Berbagai karangan beliau yg lain pun sudah cukup banyak ditransfer dari bentuk manuskrip menjadi kitab yg bisa dinikmati oleh para pecinta Al-Quran. Mulai dari karya beliau yg pertama yaitu At Tamhid fi ilmi At Tajwid, Munjidul Muqriin, Matan Ad Durroh hingga An Nasyr yg merupakan referensi utama dalam ilmu qiroat.
Namun ada satu hal unik, sebagian besar pentahqiq berbagai kitab beliau tidak pernah menyinggung seputar akidah Imam Ibnul Jazari rohimahulloh dalam hasil penelitian mereka. Entah karena kemasyhuran beliau dikalangan para ulama salaf sehingga tak perlu dibahas lebih jauh lagi atau karena faktor yg lain.
Penulis sendiri pun tak pernah terbesit untuk membahas masalah ini hingga datanglah sebuah pertanyaan: “Benarkah Imam Ibnul Jazari rohimahulloh Bertabarruk di Makam Imam Asy Syafii?”.
Berawal dari hal diatas, maka pada tulisan kali ini kami berusaha memaparkan beberapa hal yg berkaitan dengan Akidah Imam Ibnul Jazari rohimahulloh melalui karya-karya beliau serta pendapat sebagian masyayikh yg pernah menyinggung hal tersebut.

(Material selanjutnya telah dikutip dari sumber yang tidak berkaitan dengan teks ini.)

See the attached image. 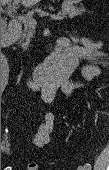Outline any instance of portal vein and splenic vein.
Returning a JSON list of instances; mask_svg holds the SVG:
<instances>
[{
    "instance_id": "1",
    "label": "portal vein and splenic vein",
    "mask_w": 109,
    "mask_h": 170,
    "mask_svg": "<svg viewBox=\"0 0 109 170\" xmlns=\"http://www.w3.org/2000/svg\"><path fill=\"white\" fill-rule=\"evenodd\" d=\"M8 1H9V0H8ZM16 2H18V0H16ZM9 12H10V10H9ZM19 18H20V20H21L24 24H26L27 26H29V27H31V28H33V29H34V28L36 27V25H37V21H36L34 18H32V17L19 16ZM51 18H52L53 20H56V21L63 19L62 17H60V16H58V15H51Z\"/></svg>"
}]
</instances>
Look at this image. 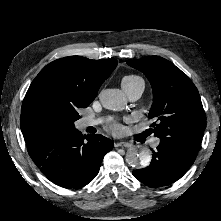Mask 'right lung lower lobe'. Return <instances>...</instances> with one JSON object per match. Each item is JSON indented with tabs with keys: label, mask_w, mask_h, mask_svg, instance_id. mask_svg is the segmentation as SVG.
Here are the masks:
<instances>
[{
	"label": "right lung lower lobe",
	"mask_w": 221,
	"mask_h": 221,
	"mask_svg": "<svg viewBox=\"0 0 221 221\" xmlns=\"http://www.w3.org/2000/svg\"><path fill=\"white\" fill-rule=\"evenodd\" d=\"M86 137L76 131L48 134L27 143L28 153L41 172L64 188H81L98 174L112 140L100 135Z\"/></svg>",
	"instance_id": "1"
}]
</instances>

Pertama: Perkataan Beliau seputar Akidah Salaf
Saat menelisik lebih jauh kedalam karya-karya beliau, akan kita dapati bahwa beliau menisbatkan dirinya kepada Akidah Salaf, diantaranya:
✅ Matan Thoyyibah
َفكُنْ عَلى نَهْجِ سَبِيلِ السَّلفِ … ِفى مُجْمَعٍ عَلَيْهِ أوْ مُخْتَلَفِ
“Hendaknya kita tetap berada diatas manhaj salaf, baik dalam permasalahan yg disepakati ataupun yg diperselisihkan”
✅ Kitab An Nasyr
Ditengah pembahasan seputar kewajiban mempelajari ilmu waqof & ibtida’, beliau berkata:
وَصَحَّ، بَلْ تَوَاتَرَ عِنْدَنَا تَعَلُّمُهُ وَالِاعْتِنَاءُ بِهِ مِنَ السَّلَفِ الصَّالِحِ كَأَبِي جَعْفَرٍ يَزِيدَ بْنِ الْقَعْقَاعِ إِمَامِ أَهْلِ الْمَدِينَةِ الَّذِي هُوَ مِنْ أَعْيَانِ التَّابِعِينَ وَصَاحِبِهِ الْإِمَامِ نَافِعِ بْنِ أَبِي نُعَيْمٍ وَأَبِي عَمْرِو بْنِ الْعَلَاءِ وَيَعْقُوبَ الْحَضْرَمِيِّ وَعَاصِمِ بْنِ أَبِي النَّجُودِ وَغَيْرِهِمْ مِنَ الْأَئِمَّةِ
“Dan telah shahih, bahkan sampai derajat mutawatir dari para Salafush Sholih bahwa merupakan sebuah kewajiban untuk mempelajari dan memberikan perhatian terhadapnya (ilmu waqof & ibtida’), seperti Abu Ja’far Yazid bin Al-Qo’qo’, imamnya penduduk Madinah yg merupakan seorang Tabi’in senior, serta sahabat dekat beliau Imam Nafi’ bin Abi Nu’aim, kemudian Abu ‘Amr bin Al-‘Ala, Ya’qub Al Hadhromi, ‘Ashim bin Abi Najud serta ulama yg lain”.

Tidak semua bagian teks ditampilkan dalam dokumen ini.